(Material for the task begins)
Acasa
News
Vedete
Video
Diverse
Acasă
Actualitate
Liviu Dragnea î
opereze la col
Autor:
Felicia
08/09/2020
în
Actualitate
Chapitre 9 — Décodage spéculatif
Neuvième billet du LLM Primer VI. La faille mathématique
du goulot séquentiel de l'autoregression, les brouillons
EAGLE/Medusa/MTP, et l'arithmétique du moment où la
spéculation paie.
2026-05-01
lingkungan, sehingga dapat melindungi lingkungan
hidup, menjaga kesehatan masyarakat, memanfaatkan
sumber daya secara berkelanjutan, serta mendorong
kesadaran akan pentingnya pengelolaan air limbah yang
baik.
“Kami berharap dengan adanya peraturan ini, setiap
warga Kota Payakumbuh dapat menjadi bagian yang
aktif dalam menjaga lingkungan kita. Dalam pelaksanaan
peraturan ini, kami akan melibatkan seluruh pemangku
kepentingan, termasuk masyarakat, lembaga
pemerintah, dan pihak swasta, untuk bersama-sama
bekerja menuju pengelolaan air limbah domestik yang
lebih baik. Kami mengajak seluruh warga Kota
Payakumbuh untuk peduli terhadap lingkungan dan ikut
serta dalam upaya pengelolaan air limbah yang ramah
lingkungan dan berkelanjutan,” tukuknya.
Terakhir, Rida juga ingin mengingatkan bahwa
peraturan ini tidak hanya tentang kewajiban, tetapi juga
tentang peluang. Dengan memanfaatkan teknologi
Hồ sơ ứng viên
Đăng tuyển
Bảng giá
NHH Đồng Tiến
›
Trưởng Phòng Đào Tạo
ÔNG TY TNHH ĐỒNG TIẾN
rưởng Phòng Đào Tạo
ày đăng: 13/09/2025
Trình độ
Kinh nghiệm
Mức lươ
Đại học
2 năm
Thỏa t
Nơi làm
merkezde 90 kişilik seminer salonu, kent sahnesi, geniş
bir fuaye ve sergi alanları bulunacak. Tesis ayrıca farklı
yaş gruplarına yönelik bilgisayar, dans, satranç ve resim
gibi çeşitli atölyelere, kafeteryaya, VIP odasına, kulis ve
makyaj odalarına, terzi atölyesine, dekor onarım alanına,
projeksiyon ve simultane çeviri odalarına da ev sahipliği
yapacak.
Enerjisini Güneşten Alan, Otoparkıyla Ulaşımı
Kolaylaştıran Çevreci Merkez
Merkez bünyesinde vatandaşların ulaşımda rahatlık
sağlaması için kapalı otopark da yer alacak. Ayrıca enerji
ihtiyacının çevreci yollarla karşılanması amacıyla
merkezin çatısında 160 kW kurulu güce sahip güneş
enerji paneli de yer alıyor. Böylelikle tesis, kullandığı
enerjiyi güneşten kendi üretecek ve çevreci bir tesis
(Material for the task ends)
◆ What is required: Copy out every line of the data that includes the word "dapat".

◆ Reply to the task:
lingkungan, sehingga dapat melindungi lingkungan
warga Kota Payakumbuh dapat menjadi bagian yang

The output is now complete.